In full and unchanged, set down the entries that follow, with no images.

**** PROVIDED INFORMATION ****

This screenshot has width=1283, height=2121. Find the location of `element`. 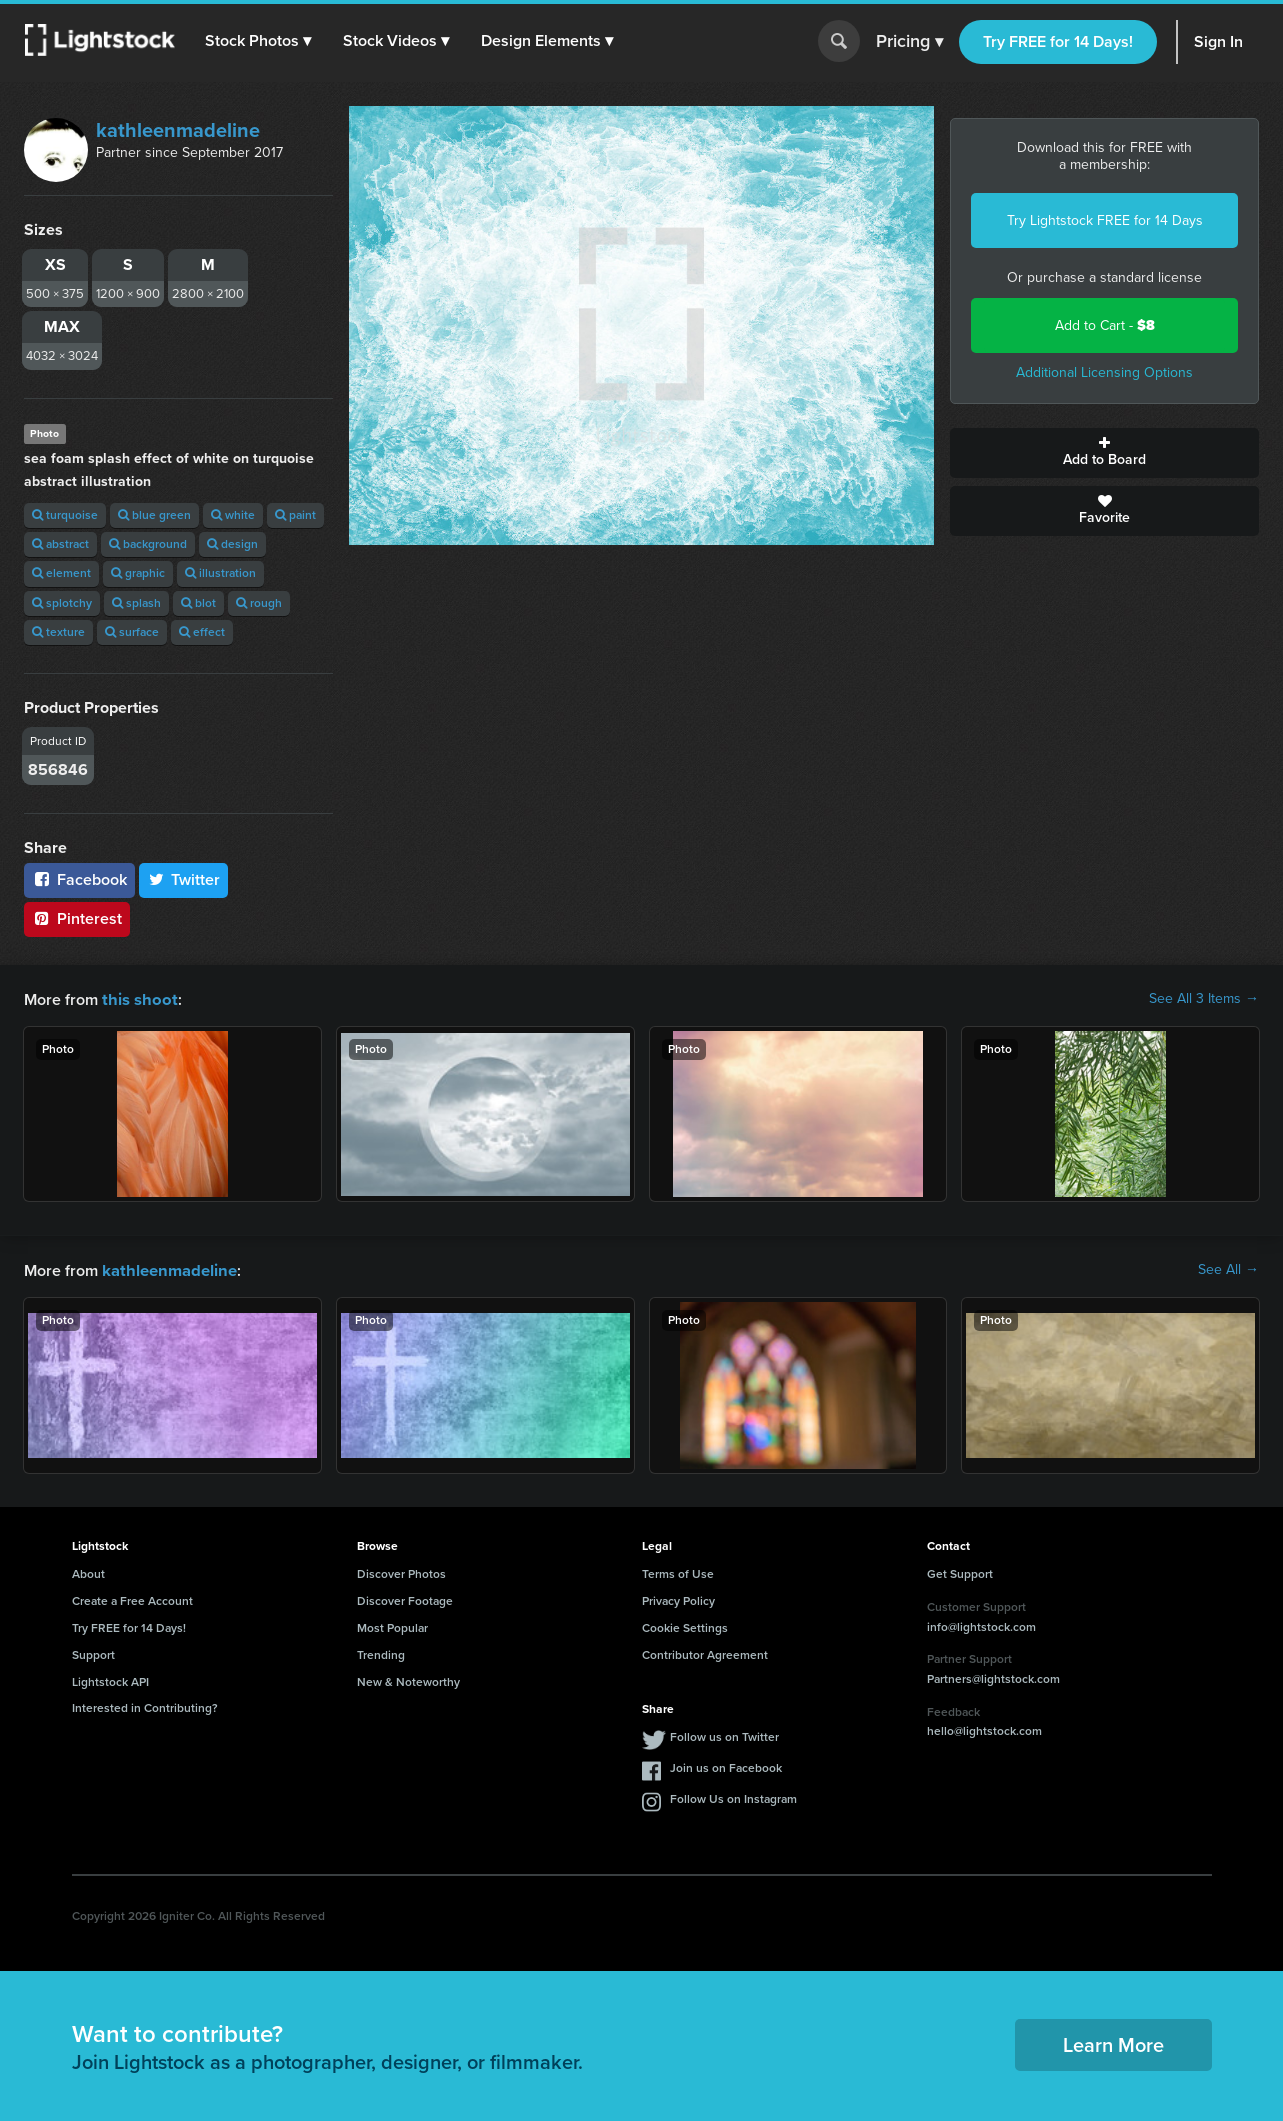

element is located at coordinates (61, 573).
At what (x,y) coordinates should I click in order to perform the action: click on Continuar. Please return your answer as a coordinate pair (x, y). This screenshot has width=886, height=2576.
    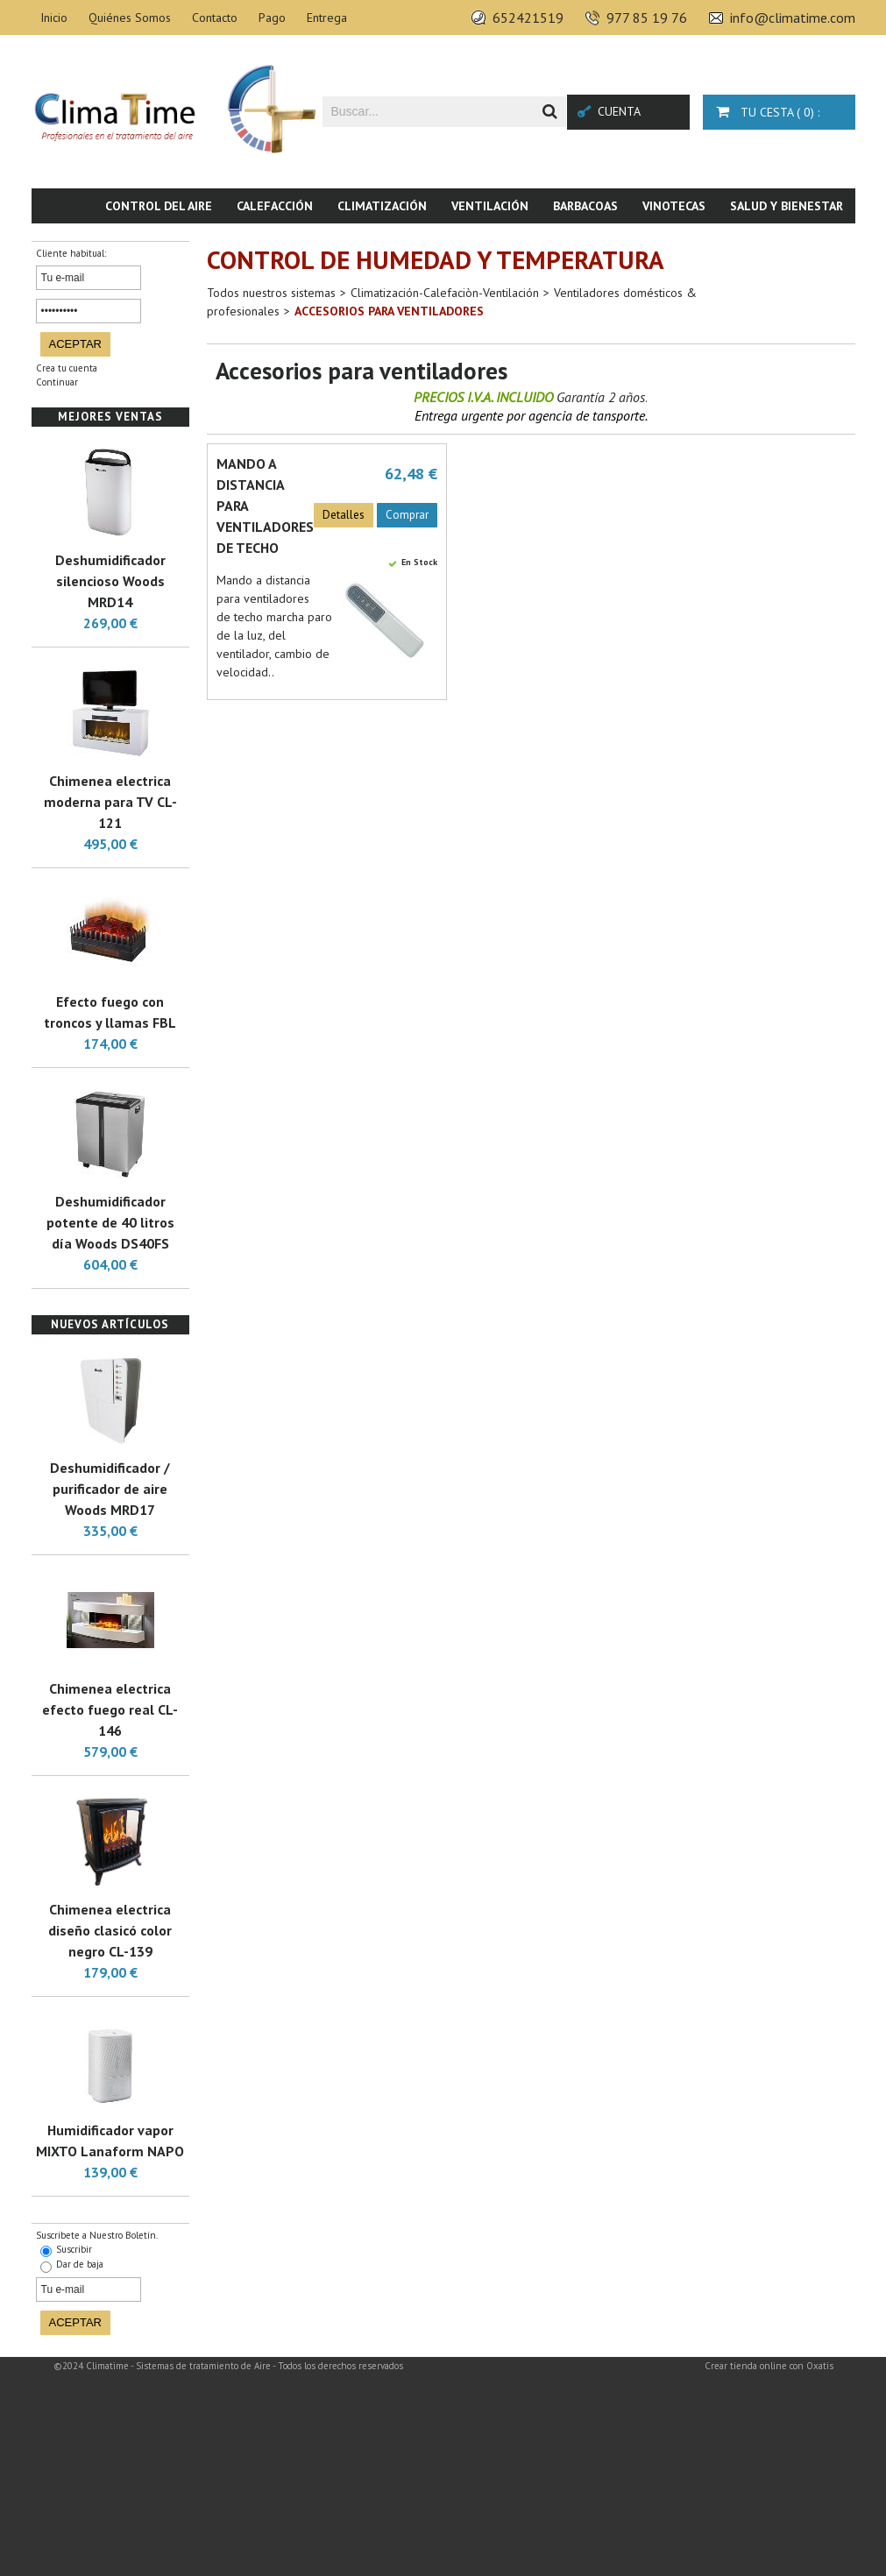
    Looking at the image, I should click on (57, 382).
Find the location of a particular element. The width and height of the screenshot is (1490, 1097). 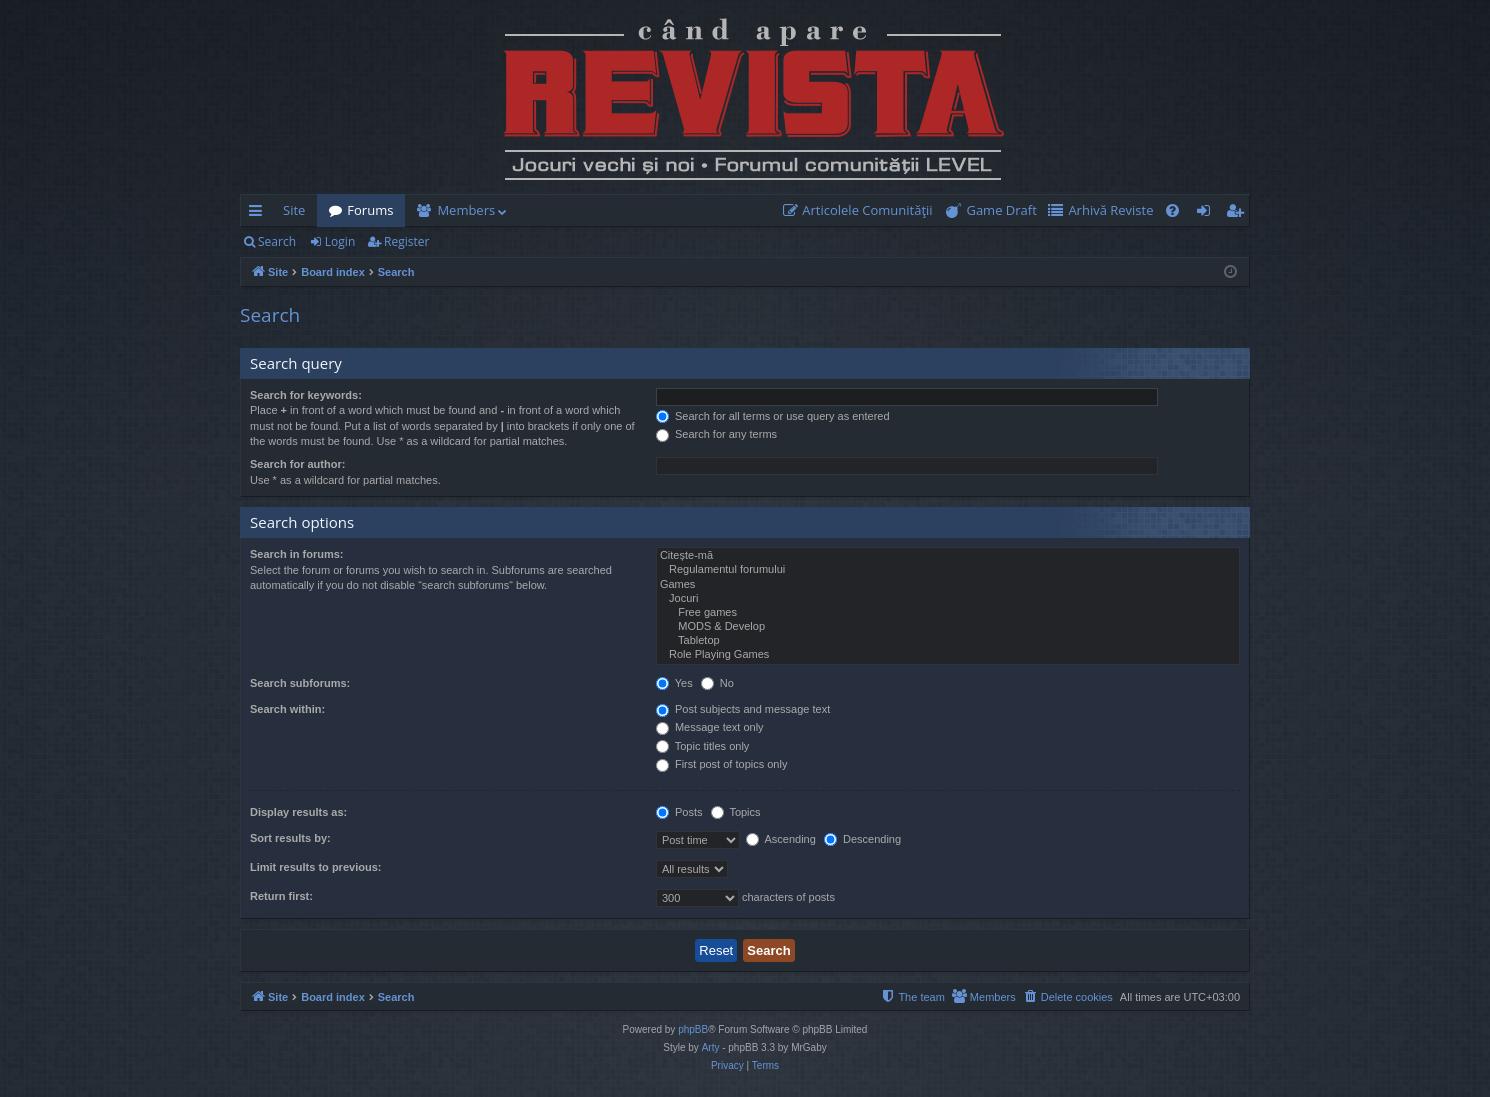

No is located at coordinates (717, 683).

****

→ **ANSWER BOX**:
This screenshot has width=1283, height=2121. Find the location of `element`. 

element is located at coordinates (61, 573).
At what (x,y) coordinates should I click in order to perform the action: click on Continuar. Please return your answer as a coordinate pair (x, y). This screenshot has width=886, height=2576.
    Looking at the image, I should click on (57, 382).
Find the location of a particular element. The width and height of the screenshot is (1490, 1097). 

No is located at coordinates (717, 683).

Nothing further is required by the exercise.